* [Exercise details]:
Your answer must be the lines of the material below, exactly as written, from its first line through the line with "Menschen mit all", and no pictures.

* [Provided entries]:
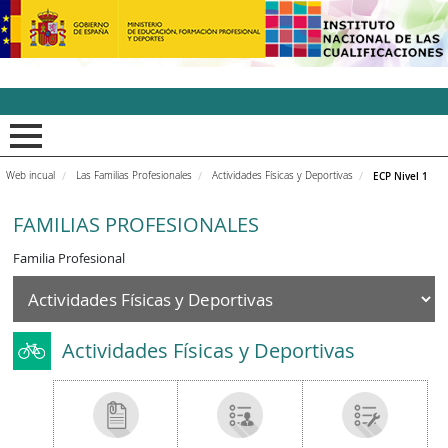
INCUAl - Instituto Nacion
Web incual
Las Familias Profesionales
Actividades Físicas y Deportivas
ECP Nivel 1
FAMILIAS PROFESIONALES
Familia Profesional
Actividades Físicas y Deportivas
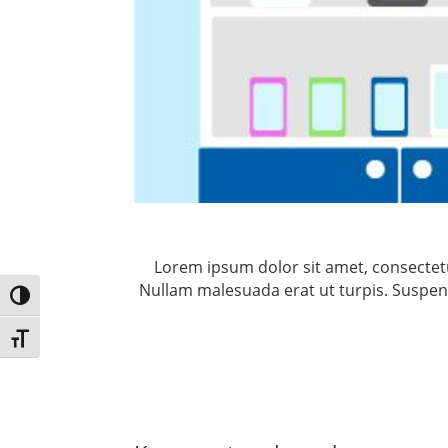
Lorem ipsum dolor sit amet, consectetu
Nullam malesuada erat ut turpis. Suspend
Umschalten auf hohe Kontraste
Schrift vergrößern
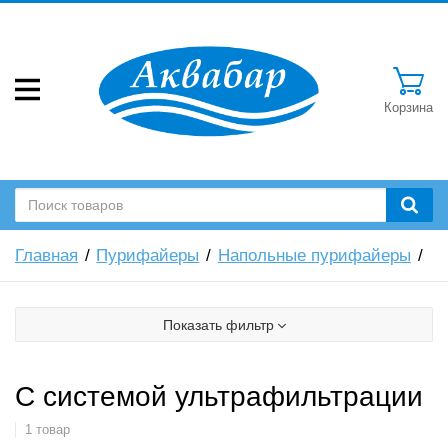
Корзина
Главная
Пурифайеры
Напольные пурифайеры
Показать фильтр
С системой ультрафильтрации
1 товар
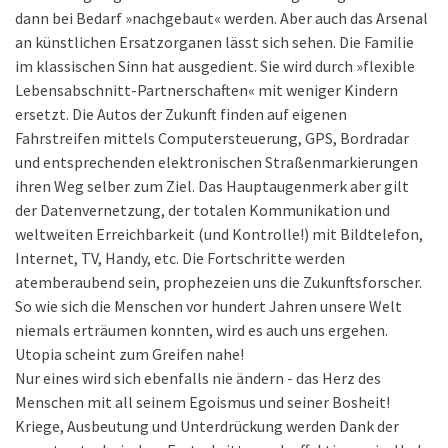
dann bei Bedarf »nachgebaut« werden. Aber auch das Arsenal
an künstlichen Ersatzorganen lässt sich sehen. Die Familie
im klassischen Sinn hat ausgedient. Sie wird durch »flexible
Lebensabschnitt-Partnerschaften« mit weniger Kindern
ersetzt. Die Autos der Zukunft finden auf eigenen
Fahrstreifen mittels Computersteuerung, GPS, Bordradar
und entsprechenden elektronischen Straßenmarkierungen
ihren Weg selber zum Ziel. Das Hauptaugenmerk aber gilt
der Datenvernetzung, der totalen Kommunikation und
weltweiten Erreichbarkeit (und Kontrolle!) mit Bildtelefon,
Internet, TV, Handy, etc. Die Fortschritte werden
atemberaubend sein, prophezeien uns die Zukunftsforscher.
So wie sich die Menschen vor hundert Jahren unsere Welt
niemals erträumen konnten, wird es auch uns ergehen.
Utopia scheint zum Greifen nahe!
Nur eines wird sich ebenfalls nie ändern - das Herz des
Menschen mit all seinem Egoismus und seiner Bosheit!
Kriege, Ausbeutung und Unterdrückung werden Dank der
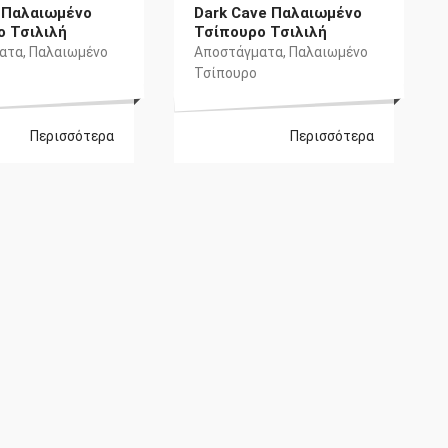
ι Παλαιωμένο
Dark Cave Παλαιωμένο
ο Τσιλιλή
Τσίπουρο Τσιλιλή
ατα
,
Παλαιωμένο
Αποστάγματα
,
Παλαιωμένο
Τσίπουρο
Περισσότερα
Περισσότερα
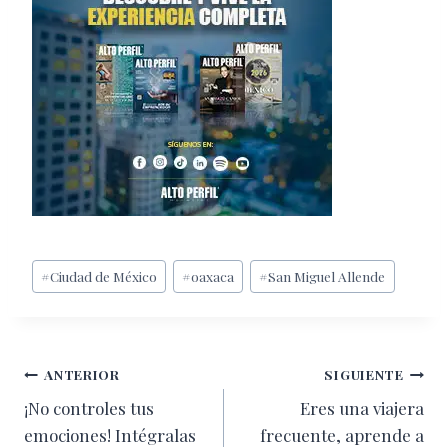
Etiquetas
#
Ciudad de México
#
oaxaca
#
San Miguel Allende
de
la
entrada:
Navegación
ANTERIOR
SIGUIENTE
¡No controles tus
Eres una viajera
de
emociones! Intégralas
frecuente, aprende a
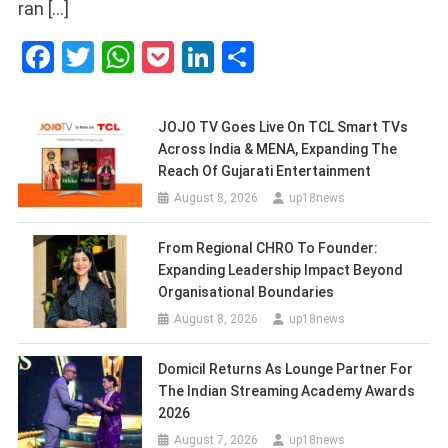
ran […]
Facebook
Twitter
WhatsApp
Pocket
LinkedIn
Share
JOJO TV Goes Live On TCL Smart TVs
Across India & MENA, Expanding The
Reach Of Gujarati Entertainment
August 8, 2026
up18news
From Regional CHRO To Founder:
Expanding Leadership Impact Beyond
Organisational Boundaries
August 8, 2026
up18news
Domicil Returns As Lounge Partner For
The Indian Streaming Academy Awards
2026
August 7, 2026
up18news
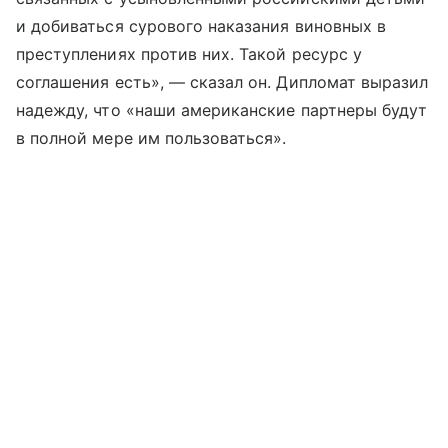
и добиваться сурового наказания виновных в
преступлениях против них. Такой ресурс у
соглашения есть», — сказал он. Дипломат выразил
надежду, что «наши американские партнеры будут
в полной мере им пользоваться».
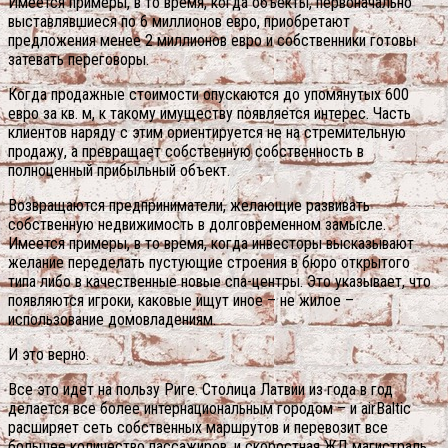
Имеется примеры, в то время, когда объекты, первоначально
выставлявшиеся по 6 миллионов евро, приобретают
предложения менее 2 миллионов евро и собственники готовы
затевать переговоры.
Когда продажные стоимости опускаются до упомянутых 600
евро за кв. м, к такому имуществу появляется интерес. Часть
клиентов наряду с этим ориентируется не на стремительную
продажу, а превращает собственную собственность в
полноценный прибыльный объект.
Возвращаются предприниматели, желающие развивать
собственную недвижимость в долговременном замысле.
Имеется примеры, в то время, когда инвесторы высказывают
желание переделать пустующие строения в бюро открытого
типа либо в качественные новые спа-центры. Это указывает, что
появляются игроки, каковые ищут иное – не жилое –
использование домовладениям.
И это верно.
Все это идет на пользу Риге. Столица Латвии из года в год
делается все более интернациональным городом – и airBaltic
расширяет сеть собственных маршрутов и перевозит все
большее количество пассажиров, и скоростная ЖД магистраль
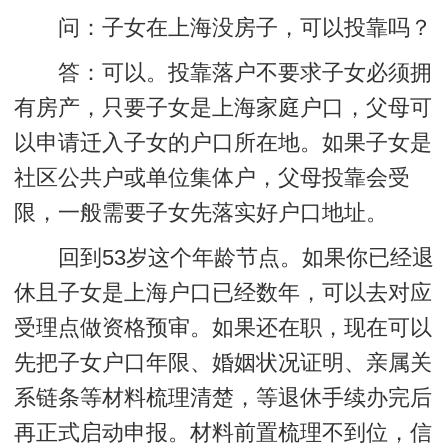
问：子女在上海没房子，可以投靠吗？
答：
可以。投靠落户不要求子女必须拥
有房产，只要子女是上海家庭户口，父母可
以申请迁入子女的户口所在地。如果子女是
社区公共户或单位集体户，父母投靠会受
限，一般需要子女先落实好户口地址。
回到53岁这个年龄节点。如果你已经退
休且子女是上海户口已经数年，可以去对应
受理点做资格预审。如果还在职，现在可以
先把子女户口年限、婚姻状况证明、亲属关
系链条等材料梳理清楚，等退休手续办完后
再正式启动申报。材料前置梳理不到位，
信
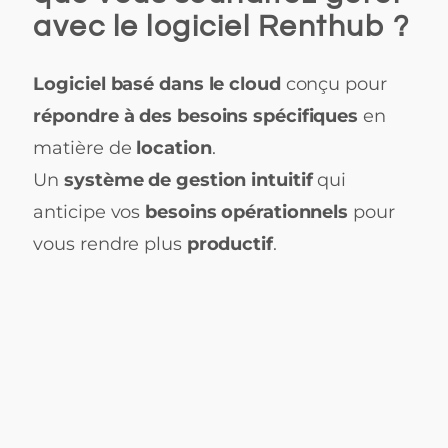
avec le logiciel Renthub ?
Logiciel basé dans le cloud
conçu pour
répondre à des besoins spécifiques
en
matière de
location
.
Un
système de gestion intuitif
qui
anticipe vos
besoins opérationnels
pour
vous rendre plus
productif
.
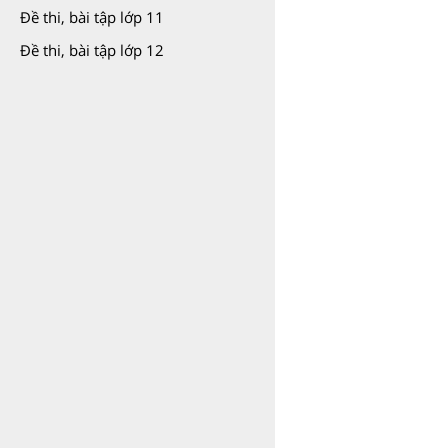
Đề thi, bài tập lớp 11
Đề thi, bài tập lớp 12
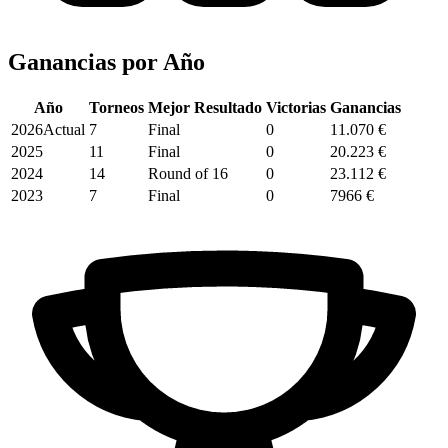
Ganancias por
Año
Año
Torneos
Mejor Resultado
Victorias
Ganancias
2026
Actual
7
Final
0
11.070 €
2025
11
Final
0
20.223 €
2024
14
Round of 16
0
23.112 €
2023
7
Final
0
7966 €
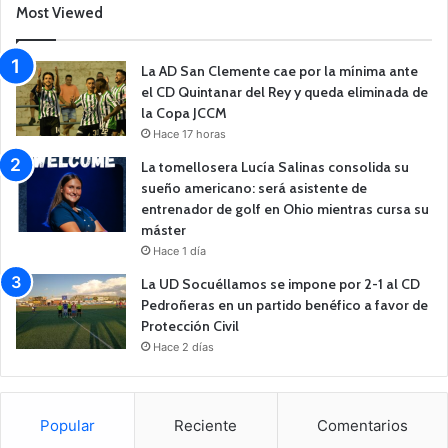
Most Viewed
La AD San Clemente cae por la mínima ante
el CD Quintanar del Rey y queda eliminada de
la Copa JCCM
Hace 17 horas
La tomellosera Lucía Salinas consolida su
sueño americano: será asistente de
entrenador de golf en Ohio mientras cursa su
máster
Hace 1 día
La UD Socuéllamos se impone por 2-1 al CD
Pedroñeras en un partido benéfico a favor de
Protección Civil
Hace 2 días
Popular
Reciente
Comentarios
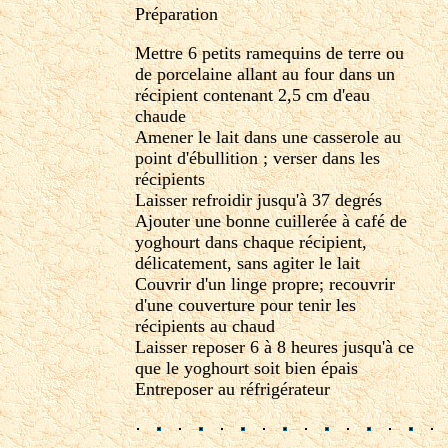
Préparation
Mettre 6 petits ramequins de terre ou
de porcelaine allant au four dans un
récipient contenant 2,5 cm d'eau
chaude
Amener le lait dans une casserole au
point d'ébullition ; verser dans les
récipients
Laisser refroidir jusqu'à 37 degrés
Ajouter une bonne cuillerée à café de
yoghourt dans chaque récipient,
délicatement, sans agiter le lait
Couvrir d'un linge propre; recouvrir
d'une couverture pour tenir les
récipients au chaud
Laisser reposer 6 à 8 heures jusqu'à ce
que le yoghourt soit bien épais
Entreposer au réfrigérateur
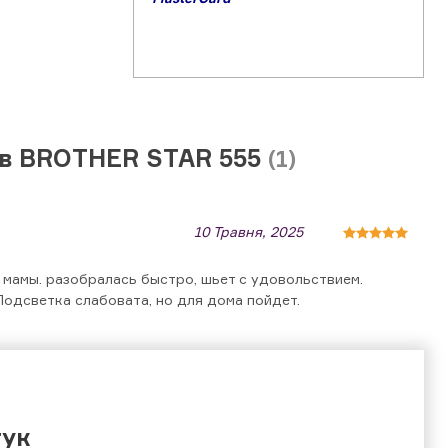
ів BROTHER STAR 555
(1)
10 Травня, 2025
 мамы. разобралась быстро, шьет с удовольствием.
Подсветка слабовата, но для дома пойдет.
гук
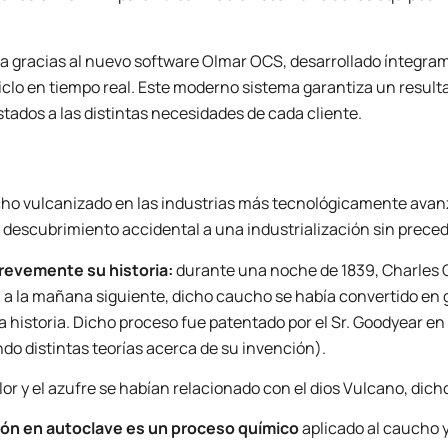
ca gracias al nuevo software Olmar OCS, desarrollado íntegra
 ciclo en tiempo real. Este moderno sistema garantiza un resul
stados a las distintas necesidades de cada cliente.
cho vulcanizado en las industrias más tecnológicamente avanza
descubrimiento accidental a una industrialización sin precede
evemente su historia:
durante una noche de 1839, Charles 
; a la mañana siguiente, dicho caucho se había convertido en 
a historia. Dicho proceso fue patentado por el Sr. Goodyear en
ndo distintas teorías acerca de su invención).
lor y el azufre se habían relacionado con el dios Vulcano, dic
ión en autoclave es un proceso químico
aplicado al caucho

* [Completed exercise]:
INCUAl - Instituto Nacion
Web incual
Las Familias Profesionales
Actividades Físicas y Deportivas
ECP Nivel 1
FAMILIAS PROFESIONALES
Familia Profesional
Actividades Físicas y Deportivas
Lorem ipsum dolor sit amet, consectetu
Nullam malesuada erat ut turpis. Suspend
Umschalten auf hohe Kontraste
Schrift vergrößern
Корзина
Главная
Пурифайеры
Напольные пурифайеры
Показать фильтр
С системой ультрафильтрации
1 товар
dann bei Bedarf »nachgebaut« werden. Aber auch das Arsenal
an künstlichen Ersatzorganen lässt sich sehen. Die Familie
im klassischen Sinn hat ausgedient. Sie wird durch »flexible
Lebensabschnitt-Partnerschaften« mit weniger Kindern
ersetzt. Die Autos der Zukunft finden auf eigenen
Fahrstreifen mittels Computersteuerung, GPS, Bordradar
und entsprechenden elektronischen Straßenmarkierungen
ihren Weg selber zum Ziel. Das Hauptaugenmerk aber gilt
der Datenvernetzung, der totalen Kommunikation und
weltweiten Erreichbarkeit (und Kontrolle!) mit Bildtelefon,
Internet, TV, Handy, etc. Die Fortschritte werden
atemberaubend sein, prophezeien uns die Zukunftsforscher.
So wie sich die Menschen vor hundert Jahren unsere Welt
niemals erträumen konnten, wird es auch uns ergehen.
Utopia scheint zum Greifen nahe!
Nur eines wird sich ebenfalls nie ändern - das Herz des
Menschen mit all seinem Egoismus und seiner Bosheit!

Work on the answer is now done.